→ **What to work on**: Return the following from the records below: each line, word for word, starting with the line that contains "ikke med at kontakte os og få et kvalificeret" and going on through the line that contains "og private kunder, så når vores medarbejdere", with nothing outside that range.
------------------------------
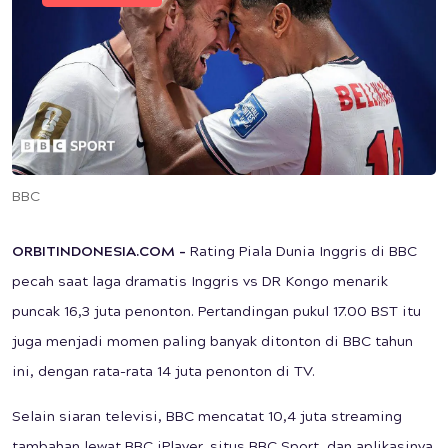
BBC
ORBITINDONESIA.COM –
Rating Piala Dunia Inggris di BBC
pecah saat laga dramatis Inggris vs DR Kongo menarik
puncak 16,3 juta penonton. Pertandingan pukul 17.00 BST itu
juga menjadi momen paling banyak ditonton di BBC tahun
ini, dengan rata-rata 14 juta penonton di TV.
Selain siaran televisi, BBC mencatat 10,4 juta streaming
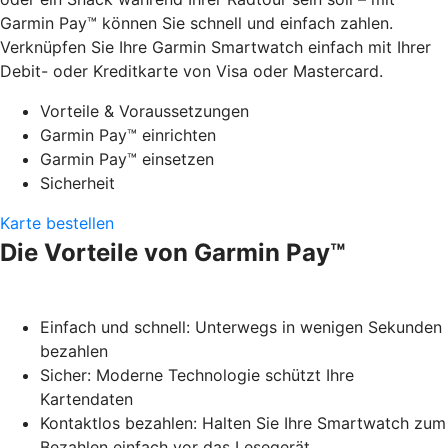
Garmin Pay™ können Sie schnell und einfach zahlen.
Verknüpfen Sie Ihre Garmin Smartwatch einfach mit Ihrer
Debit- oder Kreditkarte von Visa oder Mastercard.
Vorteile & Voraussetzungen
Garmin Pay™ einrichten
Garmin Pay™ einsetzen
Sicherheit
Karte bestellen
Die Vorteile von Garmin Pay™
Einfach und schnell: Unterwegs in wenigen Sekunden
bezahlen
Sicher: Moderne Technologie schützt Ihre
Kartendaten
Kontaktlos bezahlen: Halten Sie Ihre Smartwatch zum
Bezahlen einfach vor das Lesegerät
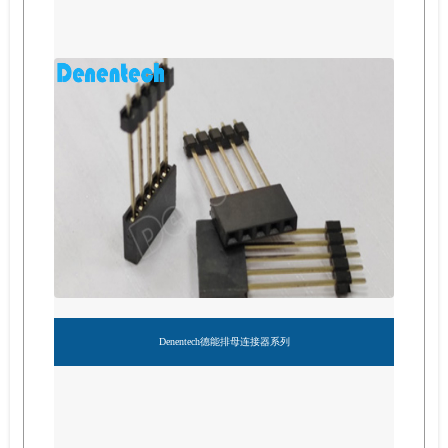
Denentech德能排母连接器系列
------------------------------
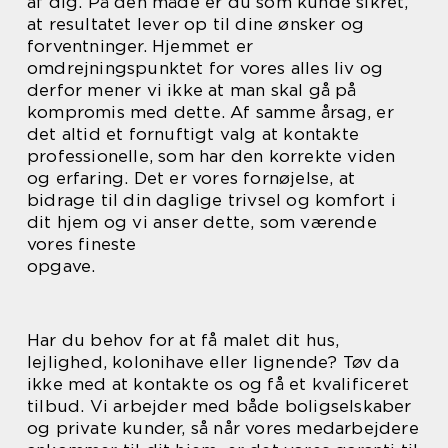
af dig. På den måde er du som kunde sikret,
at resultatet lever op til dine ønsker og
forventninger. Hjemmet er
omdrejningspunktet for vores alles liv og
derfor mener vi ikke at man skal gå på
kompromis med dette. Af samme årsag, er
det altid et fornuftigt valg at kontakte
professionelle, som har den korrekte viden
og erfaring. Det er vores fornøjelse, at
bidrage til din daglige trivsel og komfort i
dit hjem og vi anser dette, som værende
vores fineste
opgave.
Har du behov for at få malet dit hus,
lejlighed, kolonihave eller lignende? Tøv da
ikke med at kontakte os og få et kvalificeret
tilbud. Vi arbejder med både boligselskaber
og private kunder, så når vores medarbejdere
------------------------------
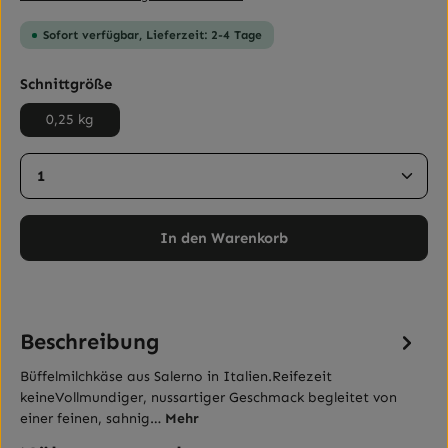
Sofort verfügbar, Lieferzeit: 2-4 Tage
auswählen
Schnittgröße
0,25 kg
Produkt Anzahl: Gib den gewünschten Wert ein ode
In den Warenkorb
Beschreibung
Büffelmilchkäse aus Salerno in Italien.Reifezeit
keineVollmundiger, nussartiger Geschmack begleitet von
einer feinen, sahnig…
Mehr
------------------------------
→ **Worked solution**:
ikke med at kontakte os og få et kvalificeret
tilbud. Vi arbejder med både boligselskaber
og private kunder, så når vores medarbejdere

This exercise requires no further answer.